What you have to do = Please write out the data exactly, line by line.

Available data =
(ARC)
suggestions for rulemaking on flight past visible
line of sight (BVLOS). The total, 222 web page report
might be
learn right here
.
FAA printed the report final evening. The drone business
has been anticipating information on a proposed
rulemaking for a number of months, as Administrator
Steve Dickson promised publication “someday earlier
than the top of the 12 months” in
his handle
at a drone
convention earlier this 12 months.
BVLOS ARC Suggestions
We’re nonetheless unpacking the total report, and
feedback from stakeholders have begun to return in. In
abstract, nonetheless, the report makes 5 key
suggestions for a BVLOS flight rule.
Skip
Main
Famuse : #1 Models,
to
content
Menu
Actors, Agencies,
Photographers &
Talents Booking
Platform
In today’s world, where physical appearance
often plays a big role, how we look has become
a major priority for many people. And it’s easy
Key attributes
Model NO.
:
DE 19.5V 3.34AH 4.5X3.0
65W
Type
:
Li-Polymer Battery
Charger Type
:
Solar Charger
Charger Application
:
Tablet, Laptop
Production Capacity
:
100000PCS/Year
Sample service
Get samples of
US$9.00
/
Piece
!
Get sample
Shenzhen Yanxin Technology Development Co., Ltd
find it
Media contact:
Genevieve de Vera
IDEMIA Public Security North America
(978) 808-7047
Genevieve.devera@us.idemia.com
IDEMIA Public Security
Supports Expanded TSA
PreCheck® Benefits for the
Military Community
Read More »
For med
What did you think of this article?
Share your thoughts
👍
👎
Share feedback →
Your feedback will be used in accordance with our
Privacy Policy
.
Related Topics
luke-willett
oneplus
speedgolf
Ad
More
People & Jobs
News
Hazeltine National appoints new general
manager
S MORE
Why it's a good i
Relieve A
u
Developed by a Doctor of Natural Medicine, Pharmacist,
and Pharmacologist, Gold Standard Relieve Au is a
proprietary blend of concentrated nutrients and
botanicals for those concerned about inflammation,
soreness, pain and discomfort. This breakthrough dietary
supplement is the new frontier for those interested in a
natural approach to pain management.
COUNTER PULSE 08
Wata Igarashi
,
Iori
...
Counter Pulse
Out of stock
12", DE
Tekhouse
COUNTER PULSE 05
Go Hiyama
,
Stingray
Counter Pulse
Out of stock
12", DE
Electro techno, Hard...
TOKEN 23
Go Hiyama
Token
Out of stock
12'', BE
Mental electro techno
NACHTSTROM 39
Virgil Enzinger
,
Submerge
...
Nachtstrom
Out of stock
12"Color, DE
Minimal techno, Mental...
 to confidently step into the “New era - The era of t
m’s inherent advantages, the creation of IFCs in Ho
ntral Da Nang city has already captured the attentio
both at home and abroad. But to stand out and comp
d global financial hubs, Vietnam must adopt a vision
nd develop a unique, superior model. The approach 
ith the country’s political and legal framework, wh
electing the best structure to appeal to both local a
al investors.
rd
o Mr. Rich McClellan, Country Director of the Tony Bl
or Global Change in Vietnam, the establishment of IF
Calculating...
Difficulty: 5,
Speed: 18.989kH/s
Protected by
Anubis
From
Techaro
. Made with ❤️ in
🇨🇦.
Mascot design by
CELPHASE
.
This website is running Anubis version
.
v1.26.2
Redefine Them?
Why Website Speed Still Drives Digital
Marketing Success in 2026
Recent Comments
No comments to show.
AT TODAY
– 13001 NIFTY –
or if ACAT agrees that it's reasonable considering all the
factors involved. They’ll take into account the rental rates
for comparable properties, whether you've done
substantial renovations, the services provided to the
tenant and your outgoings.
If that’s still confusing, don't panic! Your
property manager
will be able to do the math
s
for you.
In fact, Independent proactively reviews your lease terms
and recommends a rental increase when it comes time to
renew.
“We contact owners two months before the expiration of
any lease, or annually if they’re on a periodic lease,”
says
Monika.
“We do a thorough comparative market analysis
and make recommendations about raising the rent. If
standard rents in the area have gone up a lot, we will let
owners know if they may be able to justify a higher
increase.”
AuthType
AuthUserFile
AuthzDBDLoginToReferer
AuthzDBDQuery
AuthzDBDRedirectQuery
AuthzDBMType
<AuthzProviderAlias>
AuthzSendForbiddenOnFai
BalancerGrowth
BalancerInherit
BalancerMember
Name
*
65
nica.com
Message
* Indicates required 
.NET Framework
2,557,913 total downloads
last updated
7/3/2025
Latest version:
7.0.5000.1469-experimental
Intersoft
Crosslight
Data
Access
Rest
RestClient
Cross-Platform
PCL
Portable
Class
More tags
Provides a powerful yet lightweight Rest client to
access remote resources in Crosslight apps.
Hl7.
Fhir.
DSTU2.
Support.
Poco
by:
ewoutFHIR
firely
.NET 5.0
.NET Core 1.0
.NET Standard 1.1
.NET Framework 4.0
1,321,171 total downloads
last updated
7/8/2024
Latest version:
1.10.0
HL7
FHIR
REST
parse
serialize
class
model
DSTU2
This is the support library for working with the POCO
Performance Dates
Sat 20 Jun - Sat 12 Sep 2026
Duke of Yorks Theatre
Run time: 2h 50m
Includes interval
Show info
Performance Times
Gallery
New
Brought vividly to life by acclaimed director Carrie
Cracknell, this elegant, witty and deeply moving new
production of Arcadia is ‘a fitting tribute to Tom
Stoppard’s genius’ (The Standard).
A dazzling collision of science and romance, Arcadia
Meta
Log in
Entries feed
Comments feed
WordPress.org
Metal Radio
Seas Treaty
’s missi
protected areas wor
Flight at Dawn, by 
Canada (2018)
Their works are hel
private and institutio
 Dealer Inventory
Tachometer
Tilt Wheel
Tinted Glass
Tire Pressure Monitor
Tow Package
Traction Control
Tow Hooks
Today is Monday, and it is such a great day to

Output of the exercise =
(ARC)
suggestions for rulemaking on flight past visible
line of sight (BVLOS). The total, 222 web page report
might be
learn right here
.
FAA printed the report final evening. The drone business
has been anticipating information on a proposed
rulemaking for a number of months, as Administrator
Steve Dickson promised publication “someday earlier
than the top of the 12 months” in
his handle
at a drone
convention earlier this 12 months.
BVLOS ARC Suggestions
We’re nonetheless unpacking the total report, and
feedback from stakeholders have begun to return in. In
abstract, nonetheless, the report makes 5 key
suggestions for a BVLOS flight rule.
Skip
Main
Famuse : #1 Models,
to
content
Menu
Actors, Agencies,
Photographers &
Talents Booking
Platform
In today’s world, where physical appearance
often plays a big role, how we look has become
a major priority for many people. And it’s easy
Key attributes
Model NO.
:
DE 19.5V 3.34AH 4.5X3.0
65W
Type
:
Li-Polymer Battery
Charger Type
:
Solar Charger
Charger Application
:
Tablet, Laptop
Production Capacity
:
100000PCS/Year
Sample service
Get samples of
US$9.00
/
Piece
!
Get sample
Shenzhen Yanxin Technology Development Co., Ltd
find it
Media contact:
Genevieve de Vera
IDEMIA Public Security North America
(978) 808-7047
Genevieve.devera@us.idemia.com
IDEMIA Public Security
Supports Expanded TSA
PreCheck® Benefits for the
Military Community
Read More »
For med
What did you think of this article?
Share your thoughts
👍
👎
Share feedback →
Your feedback will be used in accordance with our
Privacy Policy
.
Related Topics
luke-willett
oneplus
speedgolf
Ad
More
People & Jobs
News
Hazeltine National appoints new general
manager
S MORE
Why it's a good i
Relieve A
u
Developed by a Doctor of Natural Medicine, Pharmacist,
and Pharmacologist, Gold Standard Relieve Au is a
proprietary blend of concentrated nutrients and
botanicals for those concerned about inflammation,
soreness, pain and discomfort. This breakthrough dietary
supplement is the new frontier for those interested in a
natural approach to pain management.
COUNTER PULSE 08
Wata Igarashi
,
Iori
...
Counter Pulse
Out of stock
12", DE
Tekhouse
COUNTER PULSE 05
Go Hiyama
,
Stingray
Counter Pulse
Out of stock
12", DE
Electro techno, Hard...
TOKEN 23
Go Hiyama
Token
Out of stock
12'', BE
Mental electro techno
NACHTSTROM 39
Virgil Enzinger
,
Submerge
...
Nachtstrom
Out of stock
12"Color, DE
Minimal techno, Mental...
 to confidently step into the “New era - The era of t
m’s inherent advantages, the creation of IFCs in Ho
ntral Da Nang city has already captured the attentio
both at home and abroad. But to stand out and comp
d global financial hubs, Vietnam must adopt a vision
nd develop a unique, superior model. The approach 
ith the country’s political and legal framework, wh
electing the best structure to appeal to both local a
al investors.
rd
o Mr. Rich McClellan, Country Director of the Tony Bl
or Global Change in Vietnam, the establishment of IF
Calculating...
Difficulty: 5,
Speed: 18.989kH/s
Protected by
Anubis
From
Techaro
. Made with ❤️ in
🇨🇦.
Mascot design by
CELPHASE
.
This website is running Anubis version
.
v1.26.2
Redefine Them?
Why Website Speed Still Drives Digital
Marketing Success in 2026
Recent Comments
No comments to show.
AT TODAY
– 13001 NIFTY –
or if ACAT agrees that it's reasonable considering all the
factors involved. They’ll take into account the rental rates
for comparable properties, whether you've done
substantial renovations, the services provided to the
tenant and your outgoings.
If that’s still confusing, don't panic! Your
property manager
will be able to do the math
s
for you.
In fact, Independent proactively reviews your lease terms
and recommends a rental increase when it comes time to
renew.
“We contact owners two months before the expiration of
any lease, or annually if they’re on a periodic lease,”
says
Monika.
“We do a thorough comparative market analysis
and make recommendations about raising the rent. If
standard rents in the area have gone up a lot, we will let
owners know if they may be able to justify a higher
increase.”
AuthType
AuthUserFile
AuthzDBDLoginToReferer
AuthzDBDQuery
AuthzDBDRedirectQuery
AuthzDBMType
<AuthzProviderAlias>
AuthzSendForbiddenOnFai
BalancerGrowth
BalancerInherit
BalancerMember
Name
*
65
nica.com
Message
* Indicates required 
.NET Framework
2,557,913 total downloads
last updated
7/3/2025
Latest version:
7.0.5000.1469-experimental
Intersoft
Crosslight
Data
Access
Rest
RestClient
Cross-Platform
PCL
Portable
Class
More tags
Provides a powerful yet lightweight Rest client to
access remote resources in Crosslight apps.
Hl7.
Fhir.
DSTU2.
Support.
Poco
by:
ewoutFHIR
firely
.NET 5.0
.NET Core 1.0
.NET Standard 1.1
.NET Framework 4.0
1,321,171 total downloads
last updated
7/8/2024
Latest version:
1.10.0
HL7
FHIR
REST
parse
serialize
class
model
DSTU2
This is the support library for working with the POCO
Performance Dates
Sat 20 Jun - Sat 12 Sep 2026
Duke of Yorks Theatre
Run time: 2h 50m
Includes interval
Show info
Performance Times
Gallery
New
Brought vividly to life by acclaimed director Carrie
Cracknell, this elegant, witty and deeply moving new
production of Arcadia is ‘a fitting tribute to Tom
Stoppard’s genius’ (The Standard).
A dazzling collision of science and romance, Arcadia
Meta
Log in
Entries feed
Comments feed
WordPress.org
Metal Radio
Seas Treaty
’s missi
protected areas wor
Flight at Dawn, by 
Canada (2018)
Their works are hel
private and institutio
 Dealer Inventory
Tachometer
Tilt Wheel
Tinted Glass
Tire Pressure Monitor
Tow Package
Traction Control
Tow Hooks
Today is Monday, and it is such a great day to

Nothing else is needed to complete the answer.